Chez les participantes ayant réalisé au moins une exploration endoscopique avant l’âge de 50 ans, les chercheurs ont identifié 1 189 adénomes conventionnels et 1 598 polypes dentelés.
Les résultats montrent que les femmes consommant le plus d’aliments ultra-transformés (plus de 10 portions par jour) présentent un risque d’adénomes supérieur de 45 % par rapport à celles qui en consomment le moins (moins de 3 portions quotidiennes). En revanche, aucune association significative n’a été observée avec les polypes dentelés.
Le sur-risque concernait surtout les adénomes situés dans la partie distale du côlon et dans le rectum, une localisation fréquemment observée dans les cancers colorectaux précoces.
Des résultats indépendants d’autres facteurs alimentaires
Cette association persistait après prise en compte de plusieurs facteurs susceptibles d’influencer le risque de cancer colorectal, notamment :
- l’indice de masse corporelle,
- la présence d’un diabète de type 2,
- l’apport en fibres, folates, calcium ou vitamine D,
- la qualité globale de l’alimentation évaluée par l’indice AHEI-2010.
Les participantes consommaient en moyenne 5,7 portions d’aliments ultra-transformés par jour, ce qui représentait près de 35 % de leurs apports caloriques.
Une consommation en forte progression
Le concept d’aliments ultra-transformés a été proposé en 2009 par le chercheur brésilien Carlos Monteiro. Il désigne des produits résultant de procédés industriels complexes et contenant souvent des ingrédients peu utilisés en cuisine domestique : sirop de glucose-fructose, huiles hydrogénées, amidons modifiés ou divers additifs destinés à améliorer la texture, la conservation ou le goût.
Dans les pays à revenu élevé, ces produits représentent aujourd’hui entre 35 % et 60 % des apports alimentaires. Leur consommation augmente également rapidement dans les pays à revenu intermédiaire.
De nombreuses études ont déjà associé ces aliments à plusieurs pathologies chroniques, notamment l’obésité, le diabète de type 2 et les maladies cardiovasculaires.
Un possible rôle dans les cancers colorectaux précoces
Depuis le début des années 2000, les spécialistes observent une augmentation mondiale des cancers colorectaux diagnostiqués avant 50 ans, qui représentent désormais environ un cas sur sept.
Les mécanismes expliquant cette tendance restent mal compris, mais plusieurs hypothèses ont été avancées. Les aliments ultra-transformés pourraient agir via :
- des additifs susceptibles de perturber le microbiote intestinal,
- une alimentation riche en sucres et graisses transformées,
- la formation de composés pro-inflammatoires lors des procédés industriels,
- ou encore l’exposition à certains contaminants provenant des emballages plastiques.
Une méta-analyse regroupant plus d’un million de participants avait déjà montré que les consommateurs les plus importants d’aliments ultra-transformés présentent un risque accru de cancer colorectal, de l’ordre de 10 à 15 %.
Quelles implications pour la prévention ?

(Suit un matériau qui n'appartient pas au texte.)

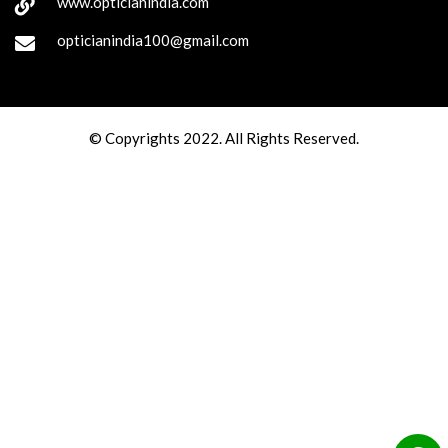
www.opticianindia.com
opticianindia100@gmail.com
© Copyrights 2022. All Rights Reserved.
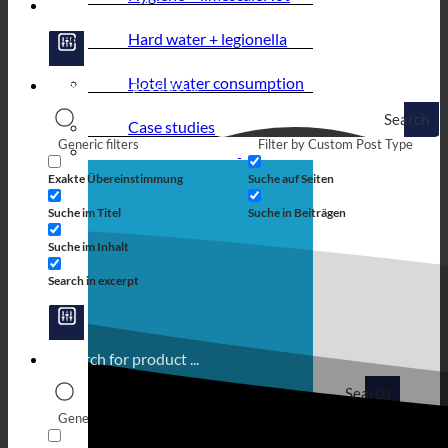
Hard water + legionella
Hotel water consumption
Search
Case studies
Generic filters
Filter by Custom Post Type
Exakte Übereinstimmung
Suche auf Seiten
Suche im Titel
Suche in Beiträgen
Suche im Inhalt
Search in excerpt
Search
Generic filters
Filter by Custom Post Type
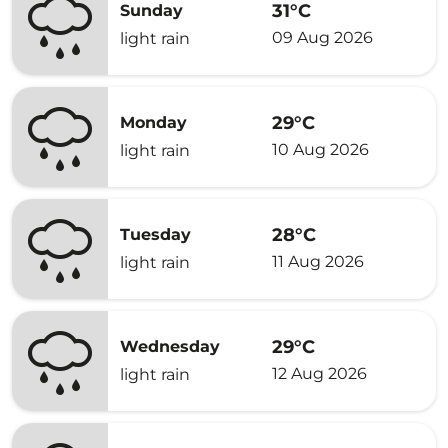
31°C
Sunday
09 Aug 2026
light rain
29°C
Monday
10 Aug 2026
light rain
28°C
Tuesday
11 Aug 2026
light rain
29°C
Wednesday
12 Aug 2026
light rain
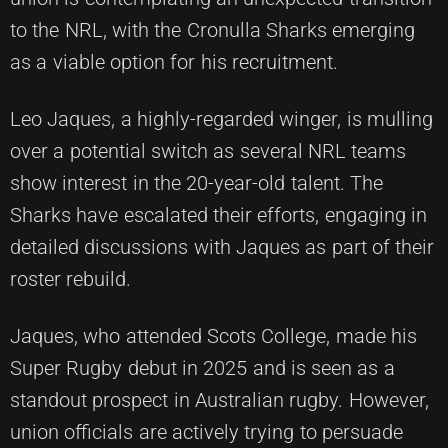
to the NRL, with the Cronulla Sharks emerging
as a viable option for his recruitment.
Leo Jaques, a highly-regarded winger, is mulling
over a potential switch as several NRL teams
show interest in the 20-year-old talent. The
Sharks have escalated their efforts, engaging in
detailed discussions with Jaques as part of their
roster rebuild.
Jaques, who attended Scots College, made his
Super Rugby debut in 2025 and is seen as a
standout prospect in Australian rugby. However,
union officials are actively trying to persuade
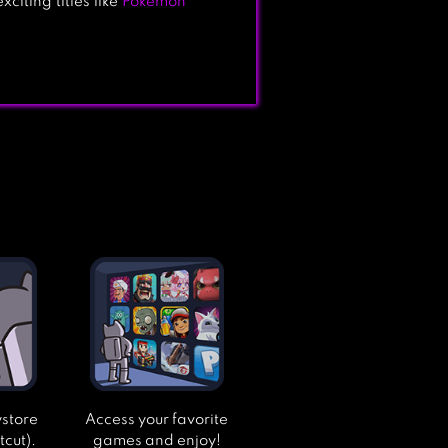
citing titles like
Pokémon
ystore
Access your favorite
tcut).
games and enjoy!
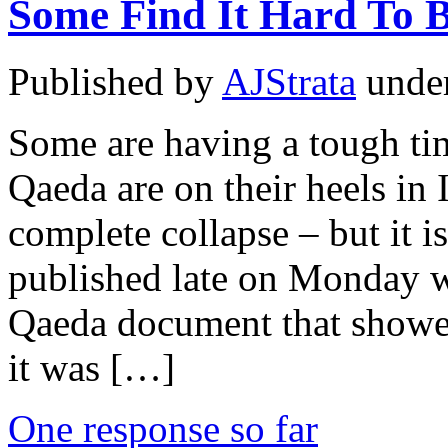
Some Find It Hard To B
Published by
AJStrata
unde
Some are having a tough tim
Qaeda are on their heels in 
complete collapse – but it i
published late on Monday wh
Qaeda document that showed
it was […]
One response so far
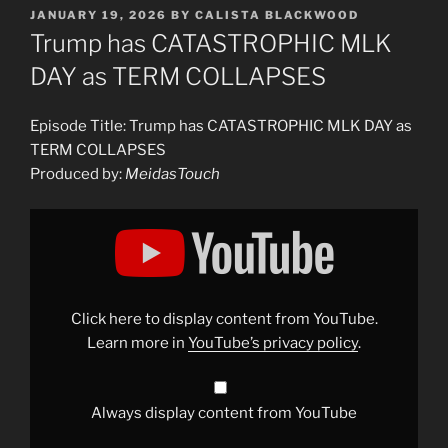
POSTED
JANUARY 19, 2026
BY
CALISTA BLACKWOOD
ON
Trump has CATASTROPHIC MLK
DAY as TERM COLLAPSES
Episode Title: Trump has CATASTROPHIC MLK DAY as
TERM COLLAPSES
Produced by:
MeidasTouch
Display
"Trump
has
CATASTROPHIC
MLK
DAY
as
TERM
Click here to display content from YouTube.
COLLAPSES"
from
Learn more in
YouTube’s privacy policy
.
YouTube
Always display content from YouTube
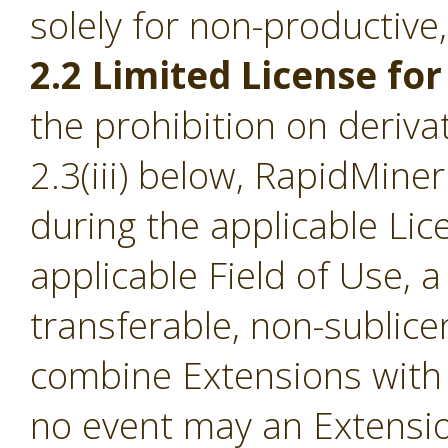
solely for non-productive
2.2 Limited License for
the prohibition on derivat
2.3(iii) below, RapidMine
during the applicable Li
applicable Field of Use, a
transferable, non-sublice
combine Extensions with 
no event may an Extensio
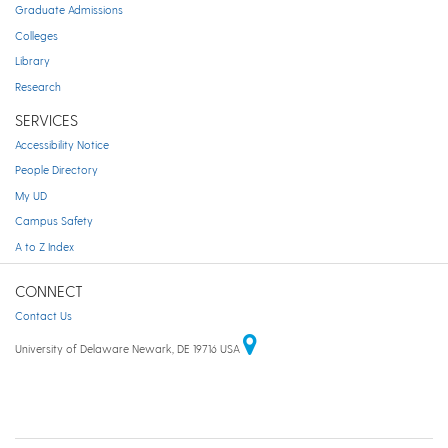
Graduate Admissions
Colleges
Library
Research
SERVICES
Accessibility Notice
People Directory
My UD
Campus Safety
A to Z Index
CONNECT
Contact Us
University of Delaware Newark, DE 19716 USA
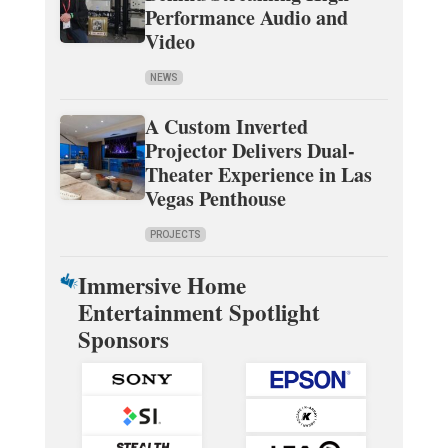
Performance Audio and
Video
NEWS
A Custom Inverted
Projector Delivers Dual-
Theater Experience in Las
Vegas Penthouse
PROJECTS
Immersive Home
Entertainment Spotlight
Sponsors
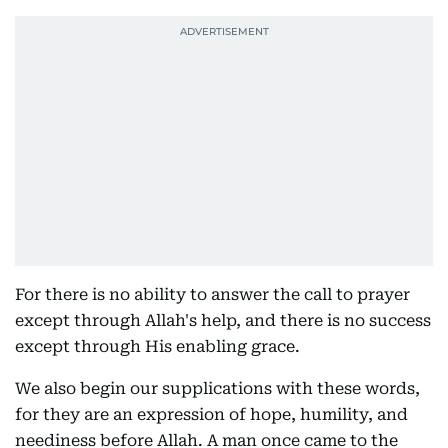
For there is no ability to answer the call to prayer
except through Allah's help, and there is no success
except through His enabling grace.
We also begin our supplications with these words,
for they are an expression of hope, humility, and
neediness before Allah. A man once came to the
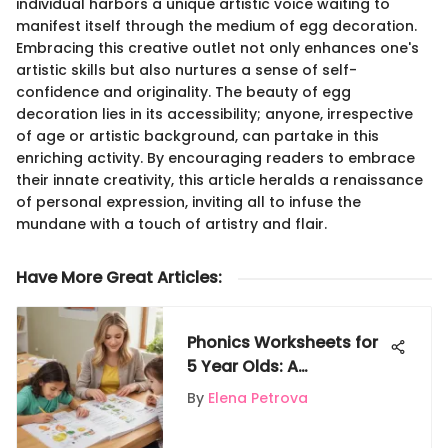
individual harbors a unique artistic voice waiting to
manifest itself through the medium of egg decoration.
Embracing this creative outlet not only enhances one's
artistic skills but also nurtures a sense of self-
confidence and originality. The beauty of egg
decoration lies in its accessibility; anyone, irrespective
of age or artistic background, can partake in this
enriching activity. By encouraging readers to embrace
their innate creativity, this article heralds a renaissance
of personal expression, inviting all to infuse the
mundane with a touch of artistry and flair.
Have More Great Articles
:
Phonics Worksheets for
5 Year Olds: A
Comprehensive Guide
By
Elena Petrova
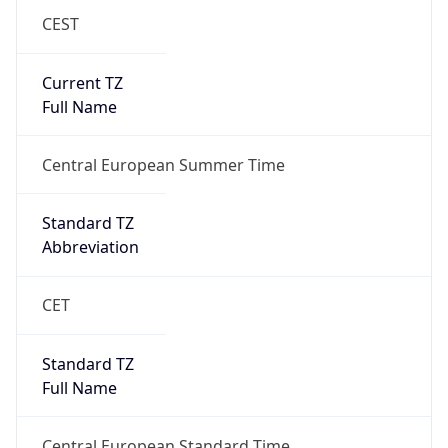
CEST
Current TZ
Full Name
Central European Summer Time
Standard TZ
Abbreviation
CET
Standard TZ
Full Name
Central European Standard Time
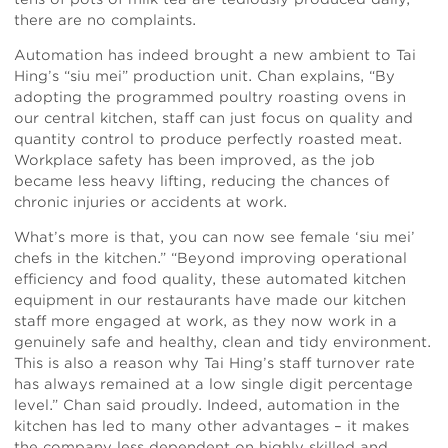
there are no complaints.
Automation has indeed brought a new ambient to Tai
Hing’s “siu mei” production unit. Chan explains, “By
adopting the programmed poultry roasting ovens in
our central kitchen, staff can just focus on quality and
quantity control to produce perfectly roasted meat.
Workplace safety has been improved, as the job
became less heavy lifting, reducing the chances of
chronic injuries or accidents at work.
What’s more is that, you can now see female ‘siu mei’
chefs in the kitchen.” “Beyond improving operational
efficiency and food quality, these automated kitchen
equipment in our restaurants have made our kitchen
staff more engaged at work, as they now work in a
genuinely safe and healthy, clean and tidy environment.
This is also a reason why Tai Hing’s staff turnover rate
has always remained at a low single digit percentage
level.” Chan said proudly. Indeed, automation in the
kitchen has led to many other advantages – it makes
the company less dependent on highly skilled and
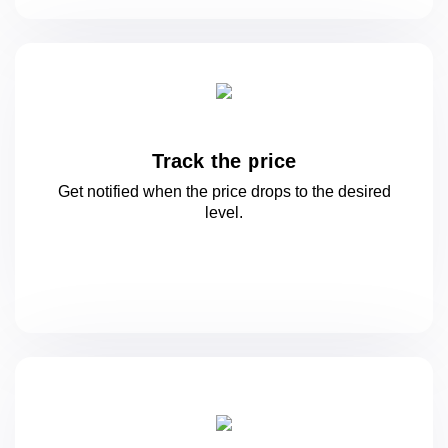
Track the price
Get notified when the price drops to
the desired
level.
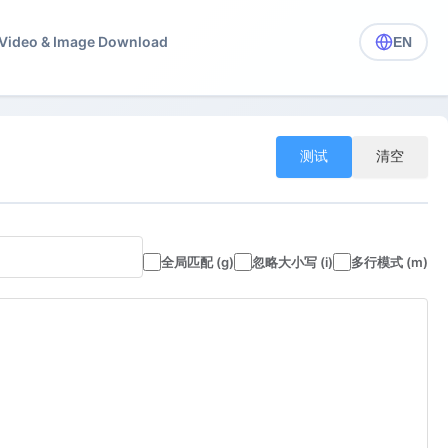
️ Video & Image Download
EN
测试
清空
全局匹配 (g)
忽略大小写 (i)
多行模式 (m)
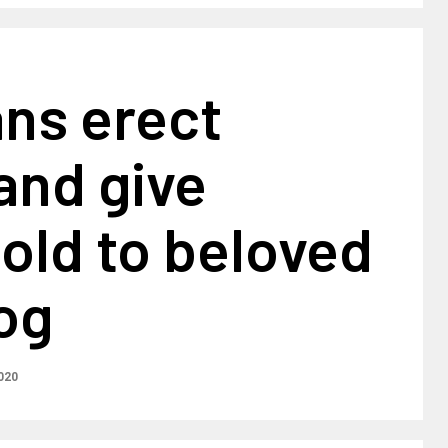
ans erect
and give
old to beloved
og
020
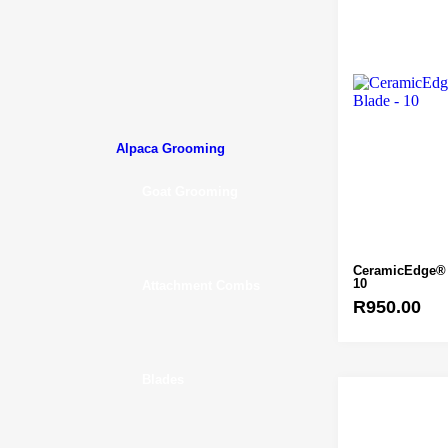
Alpaca Grooming
Goat Grooming
CeramicEdge® 
10
Attachment Combs
R
950.00
Blades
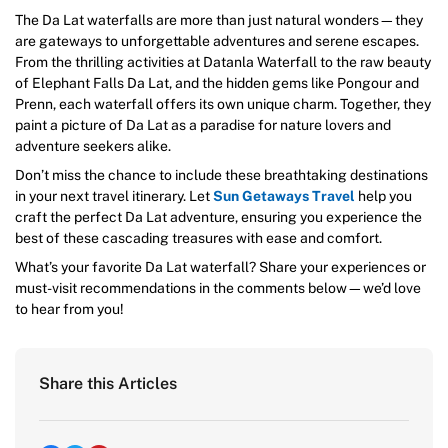
The Da Lat waterfalls are more than just natural wonders—they
are gateways to unforgettable adventures and serene escapes.
From the thrilling activities at Datanla Waterfall to the raw beauty
of Elephant Falls Da Lat, and the hidden gems like Pongour and
Prenn, each waterfall offers its own unique charm. Together, they
paint a picture of Da Lat as a paradise for nature lovers and
adventure seekers alike.
Don’t miss the chance to include these breathtaking destinations
in your next travel itinerary. Let
Sun Getaways Travel
help you
craft the perfect Da Lat adventure, ensuring you experience the
best of these cascading treasures with ease and comfort.
What’s your favorite Da Lat waterfall? Share your experiences or
must-visit recommendations in the comments below—we’d love
to hear from you!
Share this Articles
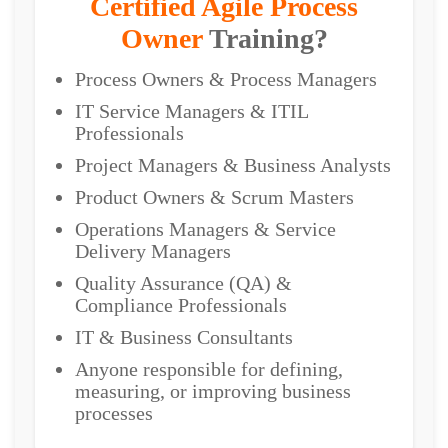
Certified Agile Process
Owner
Training?
Process Owners & Process Managers
IT Service Managers & ITIL
Professionals
Project Managers & Business Analysts
Product Owners & Scrum Masters
Operations Managers & Service
Delivery Managers
Quality Assurance (QA) &
Compliance Professionals
IT & Business Consultants
Anyone responsible for defining,
measuring, or improving business
processes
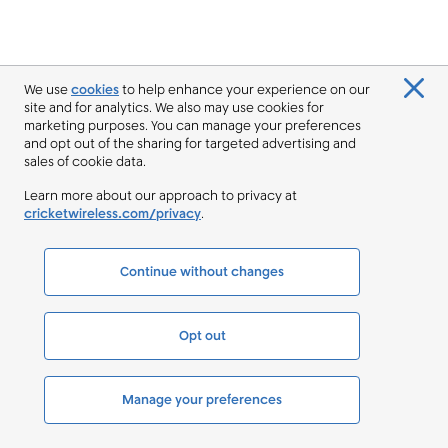
We use
cookies
to help enhance your experience on our
site and for analytics. We also may use cookies for
marketing purposes. You can manage your preferences
and opt out of the sharing for targeted advertising and
sales of cookie data.
Learn more about our approach to privacy at
cricketwireless.com/privacy
.
Continue without changes
Opt out
Manage your preferences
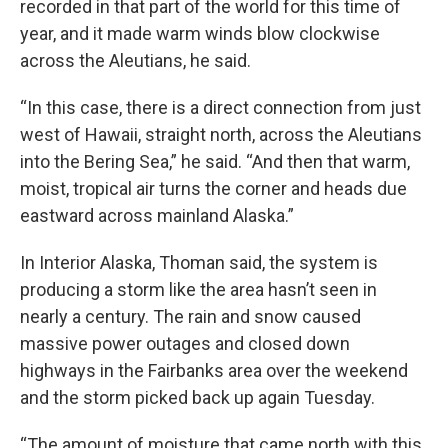
recorded in that part of the world for this time of
year, and it made warm winds blow clockwise
across the Aleutians, he said.
“In this case, there is a direct connection from just
west of Hawaii, straight north, across the Aleutians
into the Bering Sea,” he said. “And then that warm,
moist, tropical air turns the corner and heads due
eastward across mainland Alaska.”
In Interior Alaska, Thoman said, the system is
producing a storm like the area hasn’t seen in
nearly a century. The rain and snow caused
massive power outages and closed down
highways in the Fairbanks area over the weekend
and the storm picked back up again Tuesday.
“The amount of moisture that came north with this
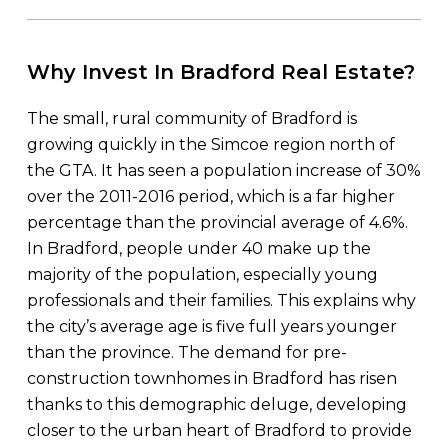
Why Invest In Bradford Real Estate?
The small, rural community of Bradford is
growing quickly in the Simcoe region north of
the GTA. It has seen a population increase of 30%
over the 2011-2016 period, which is a far higher
percentage than the provincial average of 4.6%.
In Bradford, people under 40 make up the
majority of the population, especially young
professionals and their families. This explains why
the city’s average age is five full years younger
than the province. The demand for pre-
construction townhomes in Bradford has risen
thanks to this demographic deluge, developing
closer to the urban heart of Bradford to provide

Les auteurs de l’étude soulignent que les adénomes colorectaux constituent les principales lésions précurseurs du cancer colorectal. Leur association avec une consommation élevée d’aliments ultra-transformés suggère donc un rôle possible de ces produits dans les premières étapes de la carcinogenèse.
Toutefois, les chercheurs rappellent que les données reposent principalement sur des études observationnelles et qu’elles ne permettent pas d’établir un lien de causalité formel.
Sur le plan nutritionnel, les recommandations actuelles restent d’actualité : privilégier les aliments peu transformés et riches en fibres — fruits, légumes, légumineuses, céréales complètes et poisson — tout en limitant la consommation de produits industriels fortement transformés.
Ces mesures, associées à l’activité physique et au dépistage du cancer colorectal chez les populations à risque, pourraient contribuer à freiner l’augmentation préoccupante des cancers colorectaux précoces.